Unlike most other major art museums, the Fine Arts Museums of San Francisco do not have a large endowment from which to draw. The museums operate on an annual budget funded by membership dues, ticket sales, donations (from philanthropy and grants) and purchases in its stores. They are run in a private-public partnership with the city of San Francisco, which owns the two museum buildings and covers about 23 percent of their operating expenses by providing security guards and paying insurance premiums. In 2016, the two museums drew a combined 1,402,000 visitors. FAMSF operates on an annual budget of around $55 million dollars.

The de Young’s Artist Studio is an artist-in-residency program to encourage arts community engagement and support emerging artists and since 2010 is part of the Cultural Encounters initiative.
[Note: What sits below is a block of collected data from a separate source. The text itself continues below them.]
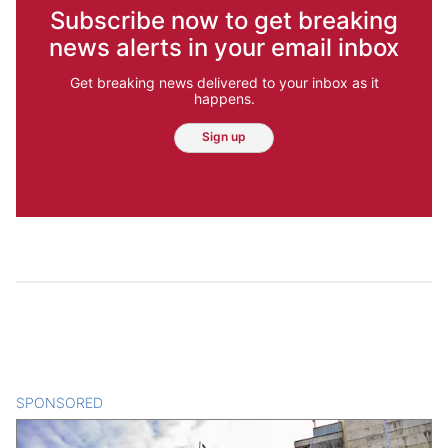
Subscribe now to get breaking
news alerts in your email inbox
Get breaking news delivered to your inbox as it
happens.
Sign up
SPONSORED
CONTENT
In 2012, the Fine Arts Museums of San Francisco and the Louvre museum signed an agreement that provides for collaborative exhibitions and the sharing of art works. The agreement has a duration of five years. It creates a partnership to promote short- and long-term loans art works that allow the works to be seen in both cities, joint publications, art conservation projects and educational programs.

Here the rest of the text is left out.